En ce qui concerne les saisons, on notera que les premiers navigateurs partent tous à peu près au même moment de l’année d’Europe : entre juin et septembre ce qui correspond également aux dates de départ conseillées au XXIème siècle.

Les premiers navigateurs représentent un modèle et un repère pour les navigateurs du XXIème siècle. Les routes sont en quelque sorte perpétuées. Ceci démontre une forme de « merritorialité ».

Qu’il s’agisse des premières routes (Figure 36), des routes commerciales (Figures 7, 27, 38, 39, 40) et des routes des plaisanciers (Figures 35 et 41), les itinéraires se suivent et forgent des disparités spatiales entre l’hémisphère nord et l’hémisphère sud. Enquêtes, statistiques et évènements de voile prouvent la prédominance de certains trajets pour les navigateurs européens et font apparaître des contrastes de fréquentation sur l’Atlantique (Figure 35). « L’Atlantique est parcouru en tous sens par un grand nombre de routes maritimes, bien plus

que n’importe quel autre océan et les bateaux de croisières sont allés partout, dans ses moindres recoins, des jungles étouffantes de l’Orénoque jusqu’aux fjords glacés du Groenland. Mais la plus grande concentration de bateaux de croisière se trouve en Europe du Nord et en Amérique du Nord » (Cornell, 2001, p.141). Si, au départ, le cabotage le long de la

côte africaine était réalisé, il est désormais abandonné par les plaisanciers européens qui préfèrent rejoindre les côtes brésiliennes, antillaises ou américaines. Ainsi 68,75% des enquêtés aux Açores ont effectué une transatlantique Est-Ouest par les alizés, 6,25% une Sud-Nord173, 4,16 % une Nord-Sud et 3,125% un tour du monde.

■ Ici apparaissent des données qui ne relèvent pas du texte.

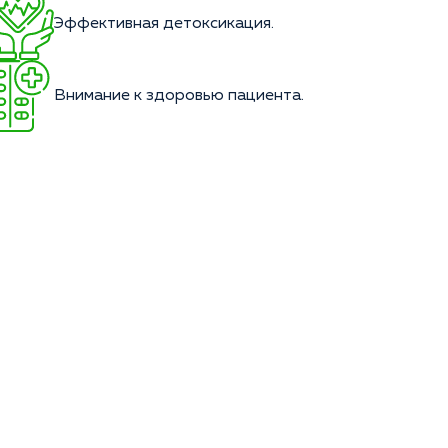
Эффективная детоксикация.
Внимание к здоровью пациента.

Les enquêtés ont principalement entamé leur voyage Est-Ouest en septembre alors que la traversée Ouest-Est a été réalisée en mai suivie du mois de juin ce qui souligne donc une fois de plus la saisonnalité des routes.

Cornell mentionne la présence de 3000 voiliers qui ont pris part aux rallyes transatlantiques ou tours du monde sans tenir compte de ceux qui partent individuellement. Il se focalise davantage sur les régions tropicales, où la plupart des marins naviguent ou rêvent de naviguer un jour ce qui correspond à la zone atlantique la plus fréquentée.

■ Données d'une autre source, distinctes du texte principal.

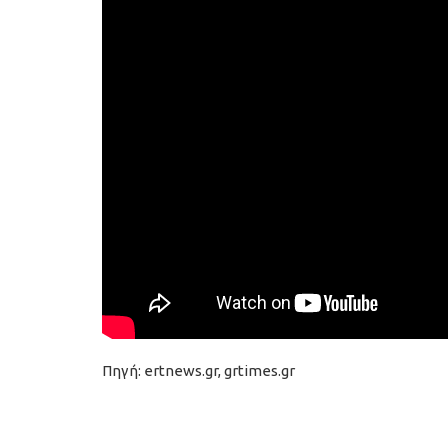
Πηγή: ertnews.gr, grtimes.gr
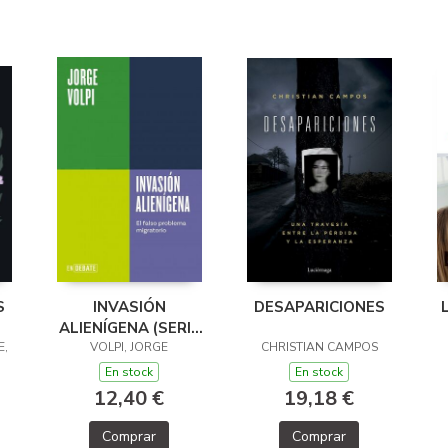
S
INVASIÓN
DESAPARICIONES
ALIENÍGENA (SERIE
E,
ENDEBATE)
VOLPI, JORGE
CHRISTIAN CAMPOS
En stock
En stock
12,40 €
19,18 €
Comprar
Comprar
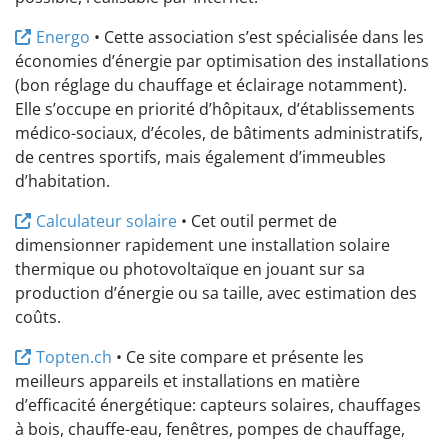
Energo
• Cette association s’est spécialisée dans les
économies d’énergie par optimisation des installations
(bon réglage du chauffage et éclairage notamment).
Elle s’occupe en priorité d’hôpitaux, d’établissements
médico-sociaux, d’écoles, de bâtiments administratifs,
de centres sportifs, mais également d’immeubles
d’habitation.
Calculateur solaire
• Cet outil permet de
dimensionner rapidement une installation solaire
thermique ou photovoltaïque en jouant sur sa
production d’énergie ou sa taille, avec estimation des
coûts.
Topten.ch
• Ce site compare et présente les
meilleurs appareils et installations en matière
d’efficacité énergétique: capteurs solaires, chauffages
à bois, chauffe-eau, fenêtres, pompes de chauffage,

Mis à part les tours du monde, avec ou sans escale, en équipage ou en solitaire, les courses au large et rallyes se passent principalement dans l’Atlantique Nord avec pour certains le franchissement de l’équateur pour se rendre au Brésil comme la Transat 6.50 et la Transat Jacques Vabre.

Ces routes se structurent sous la forme de continuités et discontinuités atlantiques. Les méthodes de navigation évoluent et changent les caractéristiques de cet espace. On passe ainsi d’un espace lisse à un espace strié.

173 On entend par transatlantique Nord-Sud ou Sud-Nord, un parcours franchissant l’équateur, principalement Europe –Amérique du Sud.